Transcribe the records in full; omit images.

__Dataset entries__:
--- --- ---

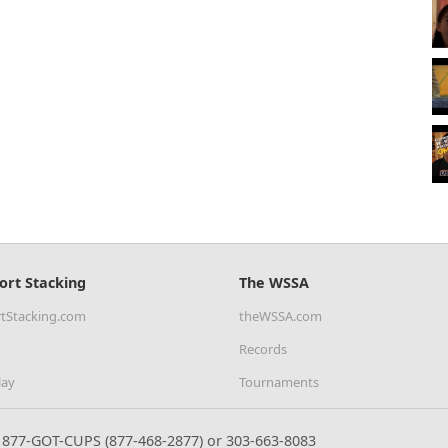
ort Stacking
The WSSA
tStacking.com
theWSSA.com
Records
lay
Tournaments
877-GOT-CUPS (877-468-2877) or 303-663-8083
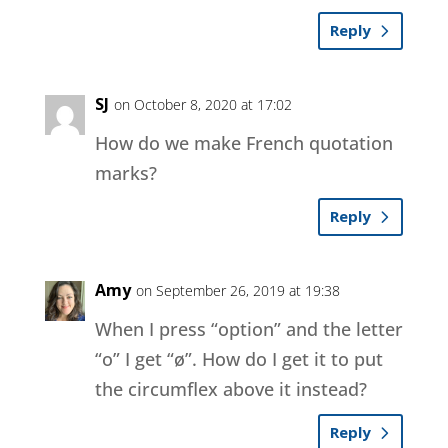
Reply
SJ
on October 8, 2020 at 17:02
How do we make French quotation
marks?
Reply
Amy
on September 26, 2019 at 19:38
When I press “option” and the letter
“o” I get “ø”. How do I get it to put
the circumflex above it instead?
Reply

--- --- ---

__RESPONSE TO THE EXERCISE__:
ort Stacking
The WSSA
tStacking.com
theWSSA.com
Records
lay
Tournaments
877-GOT-CUPS (877-468-2877) or 303-663-8083
Reply
SJ
on October 8, 2020 at 17:02
How do we make French quotation
marks?
Reply
Amy
on September 26, 2019 at 19:38
When I press “option” and the letter
“o” I get “ø”. How do I get it to put
the circumflex above it instead?
Reply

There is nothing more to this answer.